Supplied data:
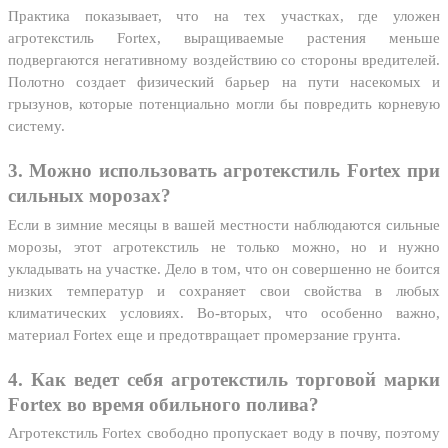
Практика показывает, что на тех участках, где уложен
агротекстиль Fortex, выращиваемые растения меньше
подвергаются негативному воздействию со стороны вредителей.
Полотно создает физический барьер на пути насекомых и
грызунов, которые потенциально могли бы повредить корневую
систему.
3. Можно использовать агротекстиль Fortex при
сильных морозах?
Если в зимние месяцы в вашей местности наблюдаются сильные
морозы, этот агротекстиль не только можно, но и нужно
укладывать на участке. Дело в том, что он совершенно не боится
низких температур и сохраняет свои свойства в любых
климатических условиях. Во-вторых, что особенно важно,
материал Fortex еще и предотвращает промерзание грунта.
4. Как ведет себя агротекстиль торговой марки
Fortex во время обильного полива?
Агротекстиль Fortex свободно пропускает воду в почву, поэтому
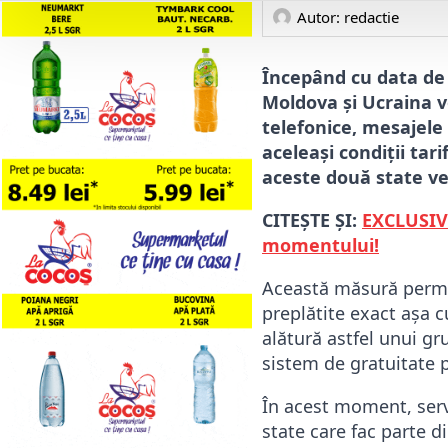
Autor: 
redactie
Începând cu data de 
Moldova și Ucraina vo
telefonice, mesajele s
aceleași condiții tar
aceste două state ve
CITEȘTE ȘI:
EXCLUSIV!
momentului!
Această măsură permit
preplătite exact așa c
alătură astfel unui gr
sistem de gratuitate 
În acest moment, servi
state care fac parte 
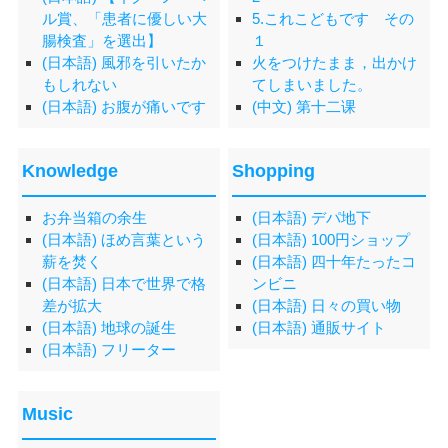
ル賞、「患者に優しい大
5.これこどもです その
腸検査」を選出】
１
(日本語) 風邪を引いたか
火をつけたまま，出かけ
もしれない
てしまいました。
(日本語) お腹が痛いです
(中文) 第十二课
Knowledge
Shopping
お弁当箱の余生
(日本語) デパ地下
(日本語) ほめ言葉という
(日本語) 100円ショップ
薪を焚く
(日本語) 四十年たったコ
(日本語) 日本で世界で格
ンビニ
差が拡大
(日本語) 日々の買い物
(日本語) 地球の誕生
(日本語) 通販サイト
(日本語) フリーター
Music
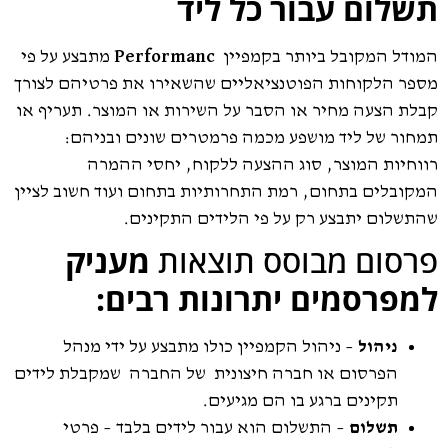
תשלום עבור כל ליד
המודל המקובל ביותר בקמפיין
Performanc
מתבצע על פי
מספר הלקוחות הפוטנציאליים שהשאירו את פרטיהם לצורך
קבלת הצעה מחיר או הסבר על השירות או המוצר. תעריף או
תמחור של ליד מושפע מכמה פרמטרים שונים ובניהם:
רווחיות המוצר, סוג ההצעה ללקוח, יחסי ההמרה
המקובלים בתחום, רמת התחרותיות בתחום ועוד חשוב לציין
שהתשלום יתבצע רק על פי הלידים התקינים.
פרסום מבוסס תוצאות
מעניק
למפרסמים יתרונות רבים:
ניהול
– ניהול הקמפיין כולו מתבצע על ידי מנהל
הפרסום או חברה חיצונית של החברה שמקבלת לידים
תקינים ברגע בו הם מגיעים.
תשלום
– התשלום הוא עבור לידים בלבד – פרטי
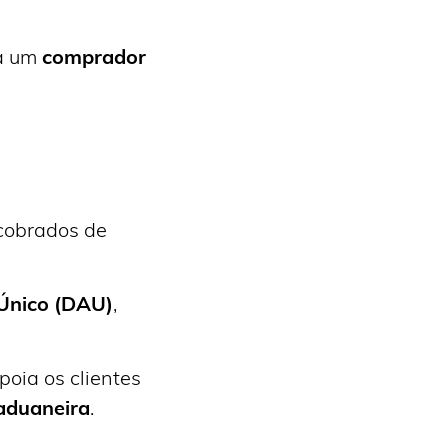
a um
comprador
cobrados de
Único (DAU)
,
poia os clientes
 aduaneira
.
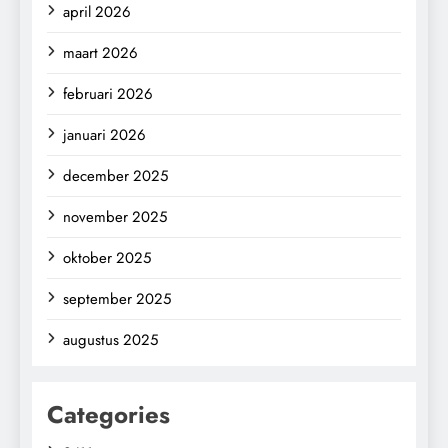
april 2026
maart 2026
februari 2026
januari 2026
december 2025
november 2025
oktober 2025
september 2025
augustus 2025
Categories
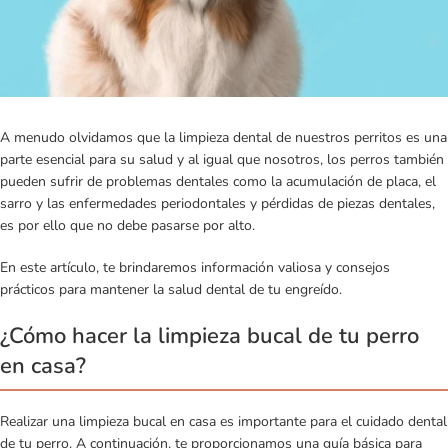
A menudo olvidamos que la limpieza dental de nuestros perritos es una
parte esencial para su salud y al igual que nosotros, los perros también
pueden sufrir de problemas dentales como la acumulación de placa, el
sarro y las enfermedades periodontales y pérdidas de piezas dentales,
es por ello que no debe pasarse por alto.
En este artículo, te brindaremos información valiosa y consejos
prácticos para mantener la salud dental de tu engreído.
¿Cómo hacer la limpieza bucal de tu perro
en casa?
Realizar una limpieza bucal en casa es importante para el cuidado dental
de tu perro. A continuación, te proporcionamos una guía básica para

Task goal: Pictures aside, repeat every entry exactly as written.

Solution for this exercise:
Практика показывает, что на тех участках, где уложен
агротекстиль Fortex, выращиваемые растения меньше
подвергаются негативному воздействию со стороны вредителей.
Полотно создает физический барьер на пути насекомых и
грызунов, которые потенциально могли бы повредить корневую
систему.
3. Можно использовать агротекстиль Fortex при
сильных морозах?
Если в зимние месяцы в вашей местности наблюдаются сильные
морозы, этот агротекстиль не только можно, но и нужно
укладывать на участке. Дело в том, что он совершенно не боится
низких температур и сохраняет свои свойства в любых
климатических условиях. Во-вторых, что особенно важно,
материал Fortex еще и предотвращает промерзание грунта.
4. Как ведет себя агротекстиль торговой марки
Fortex во время обильного полива?
Агротекстиль Fortex свободно пропускает воду в почву, поэтому
Autor: 
redactie
Începând cu data de 
Moldova și Ucraina vo
telefonice, mesajele s
aceleași condiții tar
aceste două state ve
CITEȘTE ȘI:
EXCLUSIV!
momentului!
Această măsură permit
preplătite exact așa c
alătură astfel unui gr
sistem de gratuitate 
În acest moment, servi
state care fac parte 
ル賞、「患者に優しい大
5.これこどもです その
腸検査」を選出】
１
(日本語) 風邪を引いたか
火をつけたまま，出かけ
もしれない
てしまいました。
(日本語) お腹が痛いです
(中文) 第十二课
Knowledge
Shopping
お弁当箱の余生
(日本語) デパ地下
(日本語) ほめ言葉という
(日本語) 100円ショップ
薪を焚く
(日本語) 四十年たったコ
(日本語) 日本で世界で格
ンビニ
差が拡大
(日本語) 日々の買い物
(日本語) 地球の誕生
(日本語) 通販サイト
(日本語) フリーター
Music
תשלום עבור כל ליד
המודל המקובל ביותר בקמפיין
Performanc
מתבצע על פי
מספר הלקוחות הפוטנציאליים שהשאירו את פרטיהם לצורך
קבלת הצעה מחיר או הסבר על השירות או המוצר. תעריף או
תמחור של ליד מושפע מכמה פרמטרים שונים ובניהם:
רווחיות המוצר, סוג ההצעה ללקוח, יחסי ההמרה
המקובלים בתחום, רמת התחרותיות בתחום ועוד חשוב לציין
שהתשלום יתבצע רק על פי הלידים התקינים.
פרסום מבוסס תוצאות
מעניק
למפרסמים יתרונות רבים:
ניהול
– ניהול הקמפיין כולו מתבצע על ידי מנהל
הפרסום או חברה חיצונית של החברה שמקבלת לידים
תקינים ברגע בו הם מגיעים.
תשלום
– התשלום הוא עבור לידים בלבד – פרטי
a um
comprador
cobrados de
Único (DAU)
,
poia os clientes
 aduaneira
.
april 2026
maart 2026
februari 2026
januari 2026
december 2025
november 2025
oktober 2025
september 2025
augustus 2025
Categories
A menudo olvidamos que la limpieza dental de nuestros perritos es una
parte esencial para su salud y al igual que nosotros, los perros también
pueden sufrir de problemas dentales como la acumulación de placa, el
sarro y las enfermedades periodontales y pérdidas de piezas dentales,
es por ello que no debe pasarse por alto.
En este artículo, te brindaremos información valiosa y consejos
prácticos para mantener la salud dental de tu engreído.
¿Cómo hacer la limpieza bucal de tu perro
en casa?
Realizar una limpieza bucal en casa es importante para el cuidado dental
de tu perro. A continuación, te proporcionamos una guía básica para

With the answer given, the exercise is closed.